Resp. to Order of Remand, at 5, J. Toliver (Feb. 2003).
Again, given this context, the Court cannot conclude that this representation offered by defense counsel was inadequate or professionally deficient. The Defendant has failed to establish that but for counsel's advice the outcome would have been different. Lastly, there is no basis to conclude that the Defendants plea was not voluntarily or freely entered based upon the failure to use the above mentioned psychological evidence differently.
Defendant's third argument attacks the overall effectiveness of his counsel. It is at this point that he contends, relying on Blakely v. Washington, that because he was sentenced outside of guidelines provided by SENTAC, his sentence was illegal. He places the blame for that transgression on his attorney and asks that his sentence be vacated as a result.
124 S. [Cite]. 2531 (2004)
It is well-settled Delaware law that a sentence within the statutory limits prescribed by the General Assembly does not give rise to a legal or constitutional right of appeal. Moreover, and as noted above, the fact that the Defendant was sentenced outside of SENTAC guidelines was specifically addressed by the Delaware Supreme Court in its order of remand to which this Court responded. The Supreme Court found no error when it affirmed the Defendant's conviction and sentence. Furthermore, unlike the Washington State guidelines at issue in Blakely, the sentencing standards established by SENTAC are non-biding and voluntary. Consequently, the decision in Blakely has no effect on the present case.
Mayes v. State, 604 A.2d 839, 845 (Del. 1992); Gaines v. State, 571 A.2d 765, 766-67 (Del. 1990).
Benge v. State, 826 A.2d 385, (Del. 2004); Walls v. State, 2005 WL 277916 (Del.).
See, Blakely, 124 S. [Cite]. 2531.
To the extent that the Defendant claims that the Court's sentence was illegal or that defense counsel's representative contributed to the alleged miscarriage of justice, he is simply incorrect. Defense counsel asked that sentencing be postponed and a pre-sentence investigation be conducted. The Court declined to do so for reasons clearly stated on the record. Counsel argued for the minimum sentence allowed but was not able to persuade the Court to adopt his argument. There was nothing more that could have been done.

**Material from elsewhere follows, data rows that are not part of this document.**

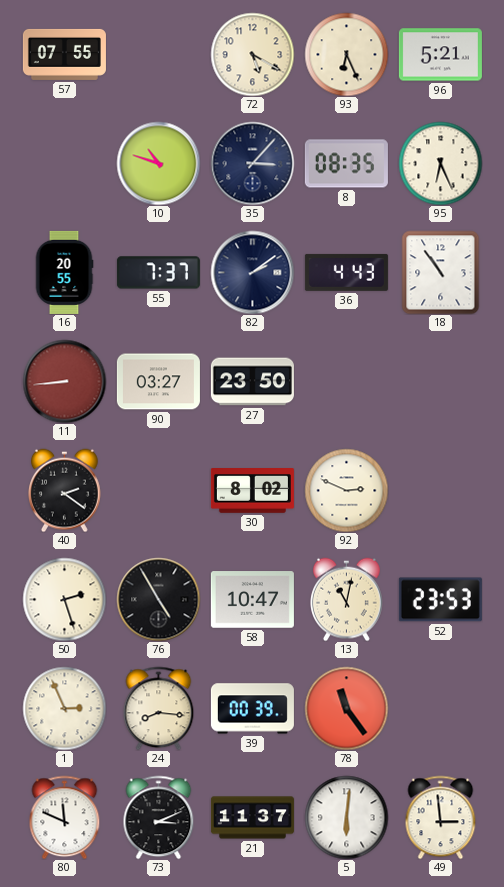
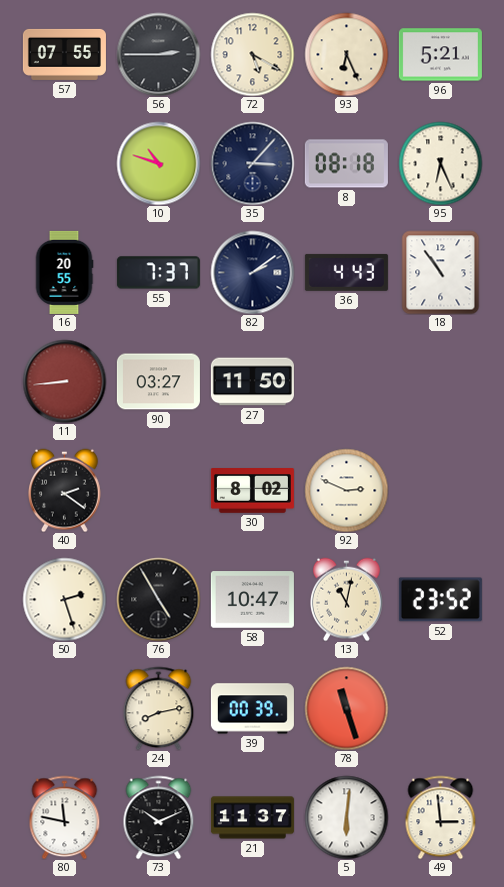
56: none -> 2:45
8: 08:35 -> 08:18
27: 23:50 -> 11:50
52: 23:53 -> 23:52
1: 2:56 -> none
24: 8:16 -> 8:13
78: 11:24 -> 11:27
80: 11:49 -> 11:47
73: 3:11 -> 10:11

As the Court has concluded with regard to the Defendant's other arguments, the Defendant has not met the standard pronounced in Strickland relative to this argument. The Defendant has not shown how defense counsel's representation fell below an objective standard of reasonableness in anything other than vague and conclusory statements. He is not, as a consequence, able to overcome the strong presumption that counsel's actions were proper. Even if the Defendant could have proven that defense counsel's actions were lacking, he has offered no credible evidence that the outcome of the trial would have been different if counsel had acted differently.

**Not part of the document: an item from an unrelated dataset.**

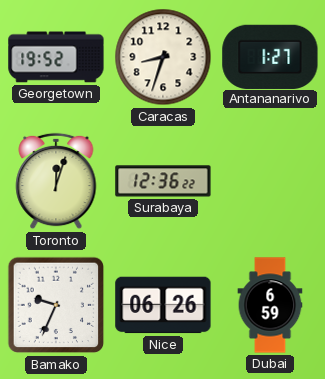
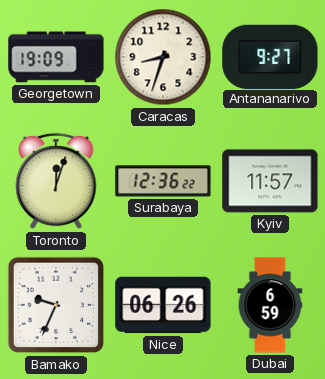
Georgetown: 19:52 -> 19:09
Antananarivo: 1:27 -> 9:27
Kyiv: none -> 11:57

No matter how the Defendant's challenges to his conviction and sentence are viewed, whether separately or together, he is not entitled to the relief sought. His right to counsel was not abridged and his treatment during the course of the instant prosecution was not otherwise subject to sanction.
CONCLUSION
For the foregoing reasons, the Defendant's motion for post-conviction relief must be, and hereby is, denied.